Joseph’s Hierarchy of Preference


Item
Drum 7 of 15 trials = 47%
Toy Dinosaur 7 of 23 trials = 30%
Ninja Turtle 7 of 23 trials = 30%
Car 7 of 25 trials = 28%
Etch-a-Sketch 4 of 26 trials = 15%

Reflection

I was very glad to have had this opportunity to take what I have learned about preference

assessments in class and apply that knowledge to a real-world setting. Of course, while engaging
in the preference assessment there were components that went well, components that posed some

challenges, and components that I would modify in the future.

Introducing the preference assessment as a game of sorts really helped to keep Joseph

engaged. It seemed that he enjoyed being chosen as the one to play this “game” with me. He

understood the “rules” of the game and complied readily when I asked for the toy back. In

addition, having the edible to give to him in between trials seemed to keep things moving in a

positive direction.

However, after the sixth trial when the class came back into the room from playtime,

Joseph became very distracted by the other students, paraeducators, and iPads that were sitting

nearby.
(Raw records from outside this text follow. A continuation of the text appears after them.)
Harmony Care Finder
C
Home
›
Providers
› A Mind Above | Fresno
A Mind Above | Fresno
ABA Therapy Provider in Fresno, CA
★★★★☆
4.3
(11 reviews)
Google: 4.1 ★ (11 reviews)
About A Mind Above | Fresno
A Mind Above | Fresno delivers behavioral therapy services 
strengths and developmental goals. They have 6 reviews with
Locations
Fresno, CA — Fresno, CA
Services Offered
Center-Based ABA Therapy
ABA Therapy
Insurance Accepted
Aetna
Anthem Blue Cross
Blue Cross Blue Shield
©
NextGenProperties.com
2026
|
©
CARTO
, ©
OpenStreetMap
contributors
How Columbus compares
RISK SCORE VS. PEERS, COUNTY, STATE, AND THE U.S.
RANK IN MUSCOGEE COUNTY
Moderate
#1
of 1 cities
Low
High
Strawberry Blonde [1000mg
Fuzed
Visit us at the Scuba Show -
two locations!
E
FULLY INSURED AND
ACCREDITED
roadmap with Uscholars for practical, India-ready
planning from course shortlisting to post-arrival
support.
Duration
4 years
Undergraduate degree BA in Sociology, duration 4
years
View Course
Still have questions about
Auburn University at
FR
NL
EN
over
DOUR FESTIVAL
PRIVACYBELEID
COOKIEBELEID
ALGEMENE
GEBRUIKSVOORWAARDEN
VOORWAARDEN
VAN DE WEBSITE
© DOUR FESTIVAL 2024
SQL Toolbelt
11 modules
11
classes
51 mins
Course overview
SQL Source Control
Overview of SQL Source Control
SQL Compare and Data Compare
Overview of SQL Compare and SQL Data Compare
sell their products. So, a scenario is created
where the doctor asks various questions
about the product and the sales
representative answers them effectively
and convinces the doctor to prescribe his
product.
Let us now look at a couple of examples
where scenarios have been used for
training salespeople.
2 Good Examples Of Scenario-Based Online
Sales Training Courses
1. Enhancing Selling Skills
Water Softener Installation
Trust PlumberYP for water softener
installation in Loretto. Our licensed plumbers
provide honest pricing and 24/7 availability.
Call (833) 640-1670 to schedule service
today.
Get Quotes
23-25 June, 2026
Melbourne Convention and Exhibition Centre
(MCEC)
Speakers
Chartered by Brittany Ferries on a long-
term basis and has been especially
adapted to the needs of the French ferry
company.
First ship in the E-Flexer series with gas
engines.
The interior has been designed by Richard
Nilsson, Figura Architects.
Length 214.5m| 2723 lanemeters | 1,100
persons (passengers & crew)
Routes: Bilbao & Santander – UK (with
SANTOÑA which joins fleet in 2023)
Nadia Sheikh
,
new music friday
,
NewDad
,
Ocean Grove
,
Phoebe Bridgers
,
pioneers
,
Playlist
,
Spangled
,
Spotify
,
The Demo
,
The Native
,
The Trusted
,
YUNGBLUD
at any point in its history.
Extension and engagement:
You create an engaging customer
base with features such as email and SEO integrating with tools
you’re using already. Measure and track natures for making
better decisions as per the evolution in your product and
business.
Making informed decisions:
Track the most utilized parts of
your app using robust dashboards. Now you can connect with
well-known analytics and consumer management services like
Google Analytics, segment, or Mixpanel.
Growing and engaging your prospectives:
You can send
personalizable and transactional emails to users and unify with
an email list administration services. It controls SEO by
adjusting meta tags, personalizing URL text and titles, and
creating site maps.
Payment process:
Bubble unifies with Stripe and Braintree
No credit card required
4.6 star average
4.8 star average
In the future, I would allow the student to have a break between every few sessions to

maintain his or her attention. Additionally, I would attempt to keep this assessment in a one-on-

one setting, away from distractions. In order to help the keep the brisk pace of the assessment, I

would modify a couple things for the future. Before beginning, I would have every toy recorded

in the appropriate spaces for each of the sessions. Trying to write all of toy description while

administering the assessment made desired pace difficult to keep. The toy drum, though the most

preferred item, was very clunky and difficult to move around between trials. In the future, I

would choose items that are smaller and easier to maneuver.